Search the records below for "upstream" and copy every line it turns up in.

----

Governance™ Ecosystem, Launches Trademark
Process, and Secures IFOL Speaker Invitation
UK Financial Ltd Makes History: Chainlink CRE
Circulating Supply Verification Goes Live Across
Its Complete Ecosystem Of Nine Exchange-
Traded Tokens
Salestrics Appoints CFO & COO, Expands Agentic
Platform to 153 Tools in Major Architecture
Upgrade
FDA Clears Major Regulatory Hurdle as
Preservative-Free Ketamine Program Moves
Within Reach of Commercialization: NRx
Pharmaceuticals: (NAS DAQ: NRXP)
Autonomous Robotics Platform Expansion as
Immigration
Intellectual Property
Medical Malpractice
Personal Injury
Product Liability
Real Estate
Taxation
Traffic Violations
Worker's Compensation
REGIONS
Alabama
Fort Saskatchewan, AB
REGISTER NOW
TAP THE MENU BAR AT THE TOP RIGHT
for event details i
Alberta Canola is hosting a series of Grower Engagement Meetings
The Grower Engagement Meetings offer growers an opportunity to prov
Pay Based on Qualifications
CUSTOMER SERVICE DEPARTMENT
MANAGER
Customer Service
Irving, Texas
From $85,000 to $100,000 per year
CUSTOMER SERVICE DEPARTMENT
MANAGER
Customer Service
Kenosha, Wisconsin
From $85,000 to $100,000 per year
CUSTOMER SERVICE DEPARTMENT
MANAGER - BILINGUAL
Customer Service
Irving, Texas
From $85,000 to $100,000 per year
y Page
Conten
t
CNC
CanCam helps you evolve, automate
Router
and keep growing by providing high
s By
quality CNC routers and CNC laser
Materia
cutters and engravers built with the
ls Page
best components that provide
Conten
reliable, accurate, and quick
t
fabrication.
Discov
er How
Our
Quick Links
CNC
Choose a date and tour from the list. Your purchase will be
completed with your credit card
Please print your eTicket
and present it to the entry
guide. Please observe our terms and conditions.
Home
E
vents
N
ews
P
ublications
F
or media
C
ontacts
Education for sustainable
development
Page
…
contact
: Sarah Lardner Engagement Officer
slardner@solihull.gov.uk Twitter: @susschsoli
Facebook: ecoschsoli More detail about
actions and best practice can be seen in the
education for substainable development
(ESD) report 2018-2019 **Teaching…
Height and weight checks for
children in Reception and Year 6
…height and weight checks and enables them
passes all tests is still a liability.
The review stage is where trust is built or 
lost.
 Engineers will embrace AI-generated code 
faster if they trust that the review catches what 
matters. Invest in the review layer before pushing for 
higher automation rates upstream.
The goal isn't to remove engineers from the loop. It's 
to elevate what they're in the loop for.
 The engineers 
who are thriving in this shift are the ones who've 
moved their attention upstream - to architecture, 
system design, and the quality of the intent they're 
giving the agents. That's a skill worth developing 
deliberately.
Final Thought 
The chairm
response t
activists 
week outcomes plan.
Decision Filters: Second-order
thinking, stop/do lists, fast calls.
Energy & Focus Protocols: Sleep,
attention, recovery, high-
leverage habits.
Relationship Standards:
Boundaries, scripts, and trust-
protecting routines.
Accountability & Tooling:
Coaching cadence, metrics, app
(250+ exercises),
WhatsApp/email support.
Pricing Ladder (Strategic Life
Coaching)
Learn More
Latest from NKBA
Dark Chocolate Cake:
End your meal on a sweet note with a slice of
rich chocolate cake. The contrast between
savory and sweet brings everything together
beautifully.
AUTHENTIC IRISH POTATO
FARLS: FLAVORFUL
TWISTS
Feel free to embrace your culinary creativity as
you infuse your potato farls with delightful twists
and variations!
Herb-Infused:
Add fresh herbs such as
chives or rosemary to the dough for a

----

EXPECTED ANSWER
higher automation rates upstream.
moved their attention upstream - to architecture, 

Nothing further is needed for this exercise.